Tenho a percepção que que poucos doutorados em ciências da vida em Portugal estão a sair da academia para ir montar empresas, e é sobre este tema, que me preocupa, que escrevo este post. Esta declaração não é quantitativa nem baseada numa análise sistemática e profunda de todos os casos de empreendedorismo em Portugal, mas resulta de uma experiência pessoal. Nos últimos anos tenho andado pelos mundos do empreendedorismo, como “praticante” mas também em papéis de suporte, trabalhando numa incubadora de empresas (Healthcare City), fazendo due diligence para investidores, participando em processos de seleção de empresas para programas de incubação e aceleração, como mentor de alguns projectos, entre outras actividades. Esta experiência dá-me algum conhecimento de causa, por ventura algo enviesado geograficamente para a região onde trabalho, da grande Lisboa, mas que creio não ser errado por isso.
Nesta altura em que o empreendedorismo se tornou uma obsessão, e que se espera que todo e qualquer indivíduo tenha em si a energia e imaginação para ser um novo Steve Jobs, nos corredores desta nova religião passam rapazes e raparigas cheios de energia, com ideias para novas apps, com serviços diversos, e com o ocasional conjunto de procedimentos ou instrumento (devices) de medição de qualquer coisa – eletrónicas e detetores, normalmente. O que vejo muito pouco, são novos produtos de base biotecnológica, seja para produção, processo, terapia ou deteção, independentemente do contexto. Mais ainda, apenas uma minoria das equipas que tenho visto com propostas de negócio vêm da academia, doutorados ou doutorandos, para transformar saber em valor para a sociedade. Isto contrasta com a exuberância do setor em países como os Estados Unidos da América que estabelecem dezenas de milhares de empresas que empregam muito mais do que um milhão de pessoas altamente qualificadas (por exemplo, este estudo da Battelle/Biotechnology Industry Organization)

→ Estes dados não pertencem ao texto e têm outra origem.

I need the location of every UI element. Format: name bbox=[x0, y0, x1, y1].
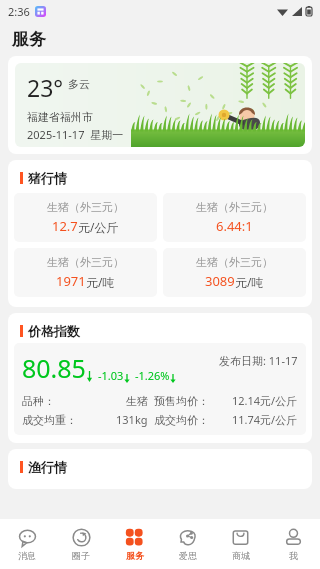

Como se produzem em Portugal, e bem(!), mais doutorados do que a academia pode absorver, e como há pouquíssimo emprego para doutorados no tecido empresarial português (e mal!), como atestado no estudo de 2015 “Empregabilidade dos Doutorados nas Empresas Portuguesas” (PDF aqui), realizado pela Advancis Business Services (com financiamento público), seria lícito pensar-se que haveria algum incentivo para que indivíduos com treino em pensar, que são os doutorados e doutorandos, nomeadamente os das ciências da vida, olhassem à sua volta e das necessidades que testemunham procurassem soluções com base nas suas competências técnicas. Mais ainda, tendo havido uma significativa redução de bolsas de pós-doutoramento nos últimos anos, seria de esperar que o incentivo para a criação de empresas em biotecnologia fosse ainda maior. Claro que isso não aconteceu, e não houve nenhum crescimento visível de empresas de biotecnologia sensu lato. Mesmo que tivesse havido, um trabalho académico diz-nos que dificilmente teria sido produtivo para o país. Neste estudo, investigadores da Universidade de Coimbra propõe que o empreendedorismo em Portugal é essencialmente “de necessidade” e não “de oportunidade”, resultando em pouco contributo para o crescimento económico português (ler artigo do Sol aqui).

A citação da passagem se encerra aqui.